At a Louisiana restaurant in February a woman offered Obama more food, saying that he needs to "put a little more meat on his bones." It wasn't the first such comment on the trail. At a Wisconsin fish fry restaurant, patrons commented that the candidate needs to eat more. No matter, he won both states.

Obama jokes regularly on the campaign trail that he's "skinny but tough" and is known for his early morning workouts and basketball games with staffers. His normal snack on the airplane, as he flies from event to event campaigning, is fruit, pistachios and Fiji water.

When it comes to beer, Obama is just as judicious.

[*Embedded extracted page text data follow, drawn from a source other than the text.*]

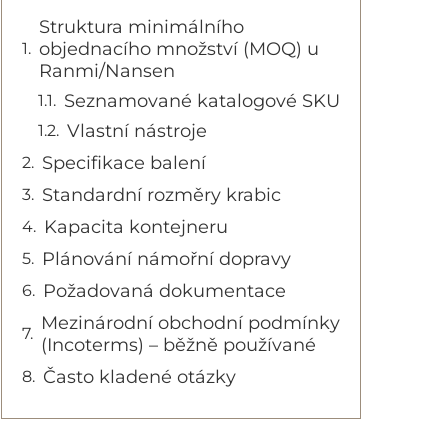
Struktura minimálního
objednacího množství (MOQ) u
Ranmi/Nansen
Seznamované katalogové SKU
Vlastní nástroje
Specifikace balení
Standardní rozměry krabic
Kapacita kontejneru
Plánování námořní dopravy
Požadovaná dokumentace
Mezinárodní obchodní podmínky
(Incoterms) – běžně používané
Často kladené otázky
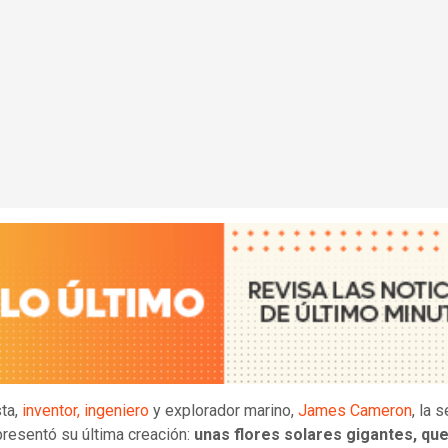
sta,
inventor, ingeniero
y explorador marino,
James Cameron
, la 
resentó su última creación:
unas flores solares gigantes, que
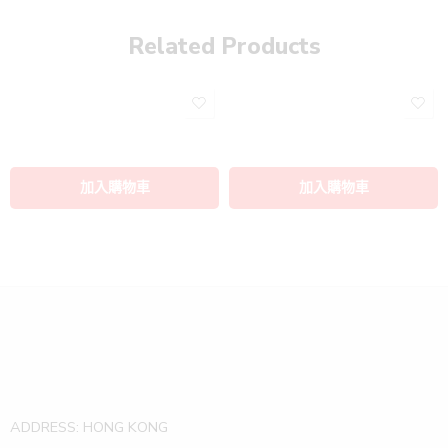
Related Products
ADDRESS: HONG KONG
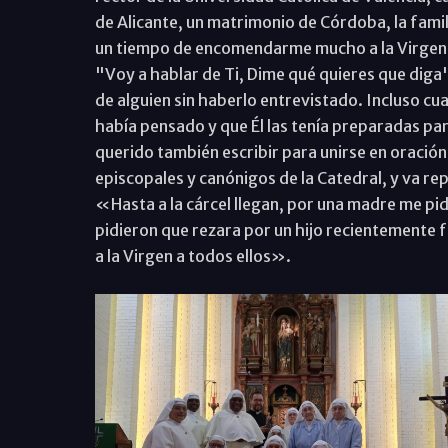
de Alicante, un matrimonio de Córdoba, la fami
un tiempo de encomendarme mucho a la Virgen y 
"Voy a hablar de Ti, Dime qué quieres que diga"
de alguien sin haberlo entrevistado. Incluso c
había pensado y que Él las tenía preparadas pa
querido también escribir para unirse en oración 
episcopales y canónigos de la Catedral, y va r
«Hasta a la cárcel llegan, por una madre me pi
pidieron que rezara por un hijo recientemente fa
a la Virgen a todos ellos».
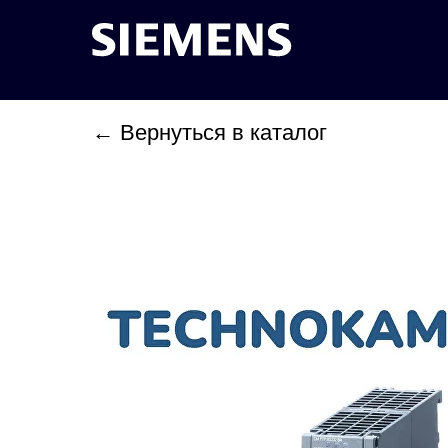
← Вернуться в каталог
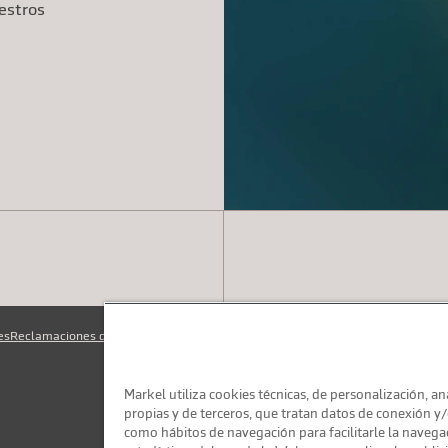
iestros
es
Reclamaciones de clientes
Compliance
Markel utiliza cookies técnicas, de personalización, anál
propias y de terceros, que tratan datos de conexión y/o
como hábitos de navegación para facilitarle la navegac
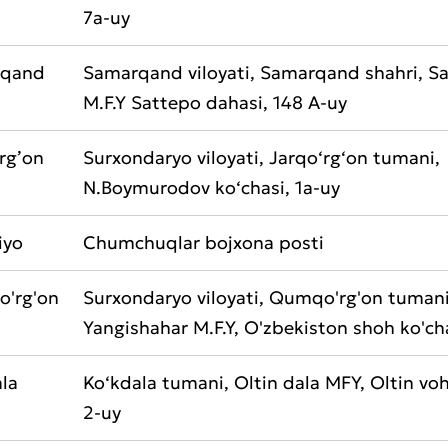
7a-uy
rqand
Samarqand viloyati, Samarqand shahri, Sa
aat qoldirish
M.F.Y Sattepo dahasi, 148 A-uy
t sifatini baholang
rg’on
Surxondaryo viloyati, Jarqo‘rg‘on tumani,
N.Boymurodov ko‘chasi, 1a-uy
iyo
Chumchuqlar bojxona posti
'rg'on
Surxondaryo viloyati, Qumqo'rg'on tumani
Yangishahar M.F.Y, O'zbekiston shoh ko'cha
la
Ko‘kdala tumani, Oltin dala MFY, Oltin voh
2-uy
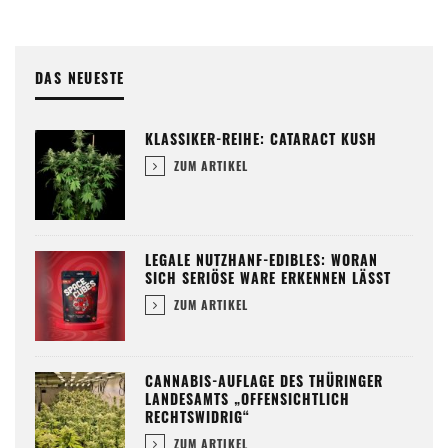
DAS NEUESTE
KLASSIKER-REIHE: CATARACT KUSH
ZUM ARTIKEL
LEGALE NUTZHANF-EDIBLES: WORAN
SICH SERIÖSE WARE ERKENNEN LÄSST
ZUM ARTIKEL
CANNABIS-AUFLAGE DES THÜRINGER
LANDESAMTS „OFFENSICHTLICH
RECHTSWIDRIG“
ZUM ARTIKEL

At Sharky's Cafe in March, Obama and Sen. Bob Casey, D-Pa., toasted over a pint of beer. Obama drank two sips of his and then greeted bar patrons. At the end of his visit he picked up his beer again and drank one last sip, leaving seven-eights in the glass.

A similar scene played out at Bethlehem BrewWorks, at a local brewery in Pennsylvania, when Obama took a medium-size beer and said, "I can't drink the whole thing cause I'm … supposed to be at a town hall meeting. But I can sample a little."

The candidate took a few obligatory sips but left half of the mini pint on the table.

There is one 2008 campaigner -- though he's not on the ballot -- whose taste for food on the trail is well known.

Former President Bill Clinton has spent the last four months living in a land of temptation: in Texas it was tacos; in Mississippi, it was fried fish; and coming up in North Carolina? Barbecue.

"I hope you got some fish. This is supposed to be a fish fry. More important, I hope I get some before I have to leave," Clinton told the crowd In Tupelo, Miss., as hush puppies bobbed in oil not far from the former president.

Late in March, as Clinton spent a day in eastern Kentucky, he stopped by a local Dairy Queen, trying his hand at serving their famous soft serve.

Clinton did manage to resist the famous cheese steaks and fries of Pennsylvania, but that didn't stop the missus from taking him to task.

"You gotta help me out here because my husband loves North Carolina, and he loves barbecue and he's been eating a lot of it across the state," the New York senator said at a Friday event in Jacksonville, N.C.

Perhaps her fears are unfounded: during an impromptu stop at a local Charlotte restaurant, Clinton lunched on a gardenburger.